Le cinéaste Zhang Yimou a dévoilé dimanche un curieux western médiéval chinois, remake en farce du film Blood simple des frères Coen, en compétition à la 60e Berlinale, où il a déjà remporté l'Ours d'or en 1988 avec Le Sorgho rouge.

>>> Lisez et commentez le blogue de Marc-André Lussier

A Woman, a gun and a noodle shop est un western à l'image très stylisée qui a pour cadre une échoppe, toujours déserte, isolée au milieu d'étranges collines pierreuses, rayées de terre pourpre.

L'intrigue au départ est celle d'un vaudeville : la ravissante épouse d'un tyrannique et riche barbon patron de la taverne le trompe avec un jeune employé, un garçon lâche et efféminé, sous les yeux des domestiques.

Lorsqu'elle achète à un colporteur une mystérieuse arme occidentale, le pistolet, les évènements s'enchaînent : la police se mêle de l'affaire tandis que le mari, apprenant l'adultère, paie un tueur pour exécuter les amants.

Splendide, la photographie aux couleurs tranchées souligne la dramaturgie: les cieux d'un bleu d'encre éclairés par la pleine lune contrastent avec les montagnes rouges et les soieries acidulées de costumes (rose bonbon, vert jade, jaune citron) inspirés par les costumes de Nouvel An, a expliqué le cinéaste.

Le ton des scènes est celui de la farce : les mimiques des héros et leur jeu très théâtral contrastent avec l'impassibilité du tueur, qui lui évolue dans le registre du western - coups de sabre filmés au ralenti, regards en gros plan.

Surprenant et expérimental, ce mélange entre humour grotesque, codes du film d'action et irréalité des somptueux paysages, fait de A woman, a gun and a noodle shop un curieux objet.

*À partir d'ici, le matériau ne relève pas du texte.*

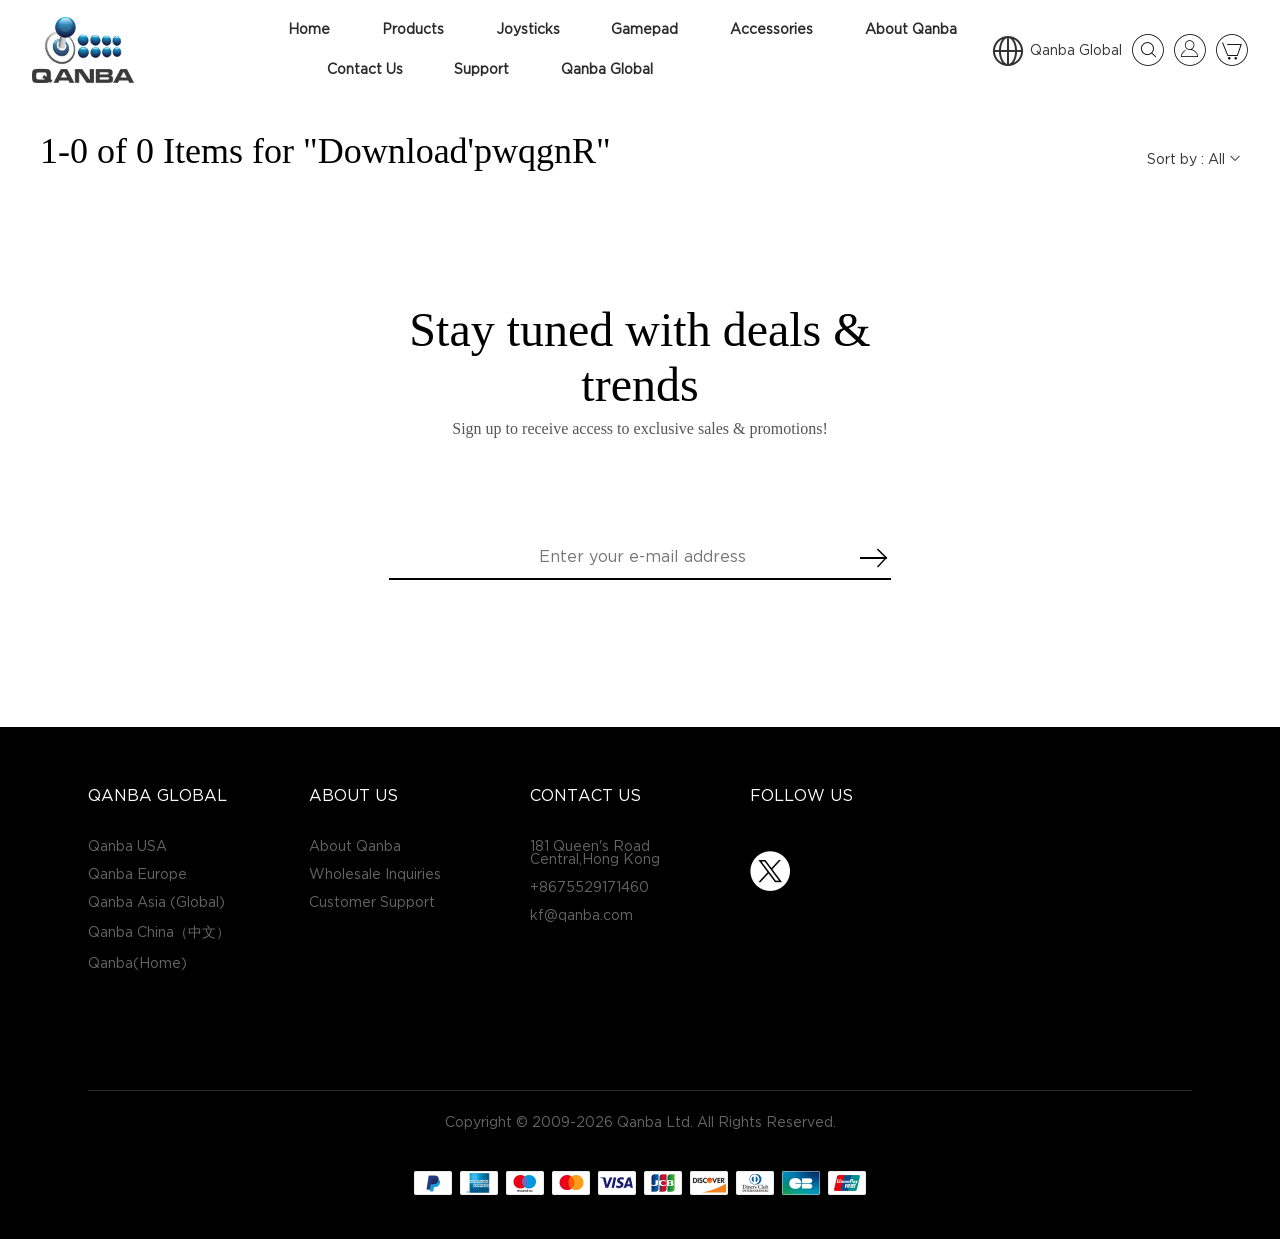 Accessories (771, 29)
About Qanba (911, 29)
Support (481, 69)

«J'avais toujours fait des films sérieux, j'ai voulu m'essayer à la comédie avec un langage visuel radical qui vient d'une très vieille tradition en Chine, que je n'avais jamais encore utilisée», a dit Zhang Yimou lors d'une conférence de presse.

«L'absurdité qui préside à la destinée humaine, c'est ce que je voulais montrer dans ce film. Je l'ai trouvé très intéressant à faire, et même plus difficile à tourner que les films sérieux», a déclaré le réalisateur.

Rappelant que l'on célèbre le Nouvel An dans son pays, Zhang Yimou a souhaité «une bonne année à tous les Chinois qui se trouvent à Berlin».

Zhang Yimou a expliqué n'avoir «jamais rencontré» les frères Coen, dont il avait découvert Blood simple (1984), sans sous-titres chinois lors d'une projection au Festival de Cannes.

«Je l'ai beaucoup aimé mais c'était un film très froid, je voulais lui donner un autre style», a-t-il affirmé.

«Dans un mail récent, les frères Coen m'ont dit que le remake leur plaît beaucoup. Ils n'avaient pas imaginé qu'on pouvait transformer leur film à ce point et ils ont trouvé certaines scènes très drôles, ce qui m'a fait très plaisir».

Zhang Yimou a expliqué avoir pour projet de tourner ce printemps un film sur «une histoire d'amour entre deux jeunes gens pendant la Révolution culturelle».

«Je vais m'inspirer de ce que j'ai moi-même vécu», a-t-il dit.

Il est l'un des vingt cinéastes en lice pour les Ours d'or et d'argent décernés le 20 février par le jury que préside le cinéaste Werner Herzog.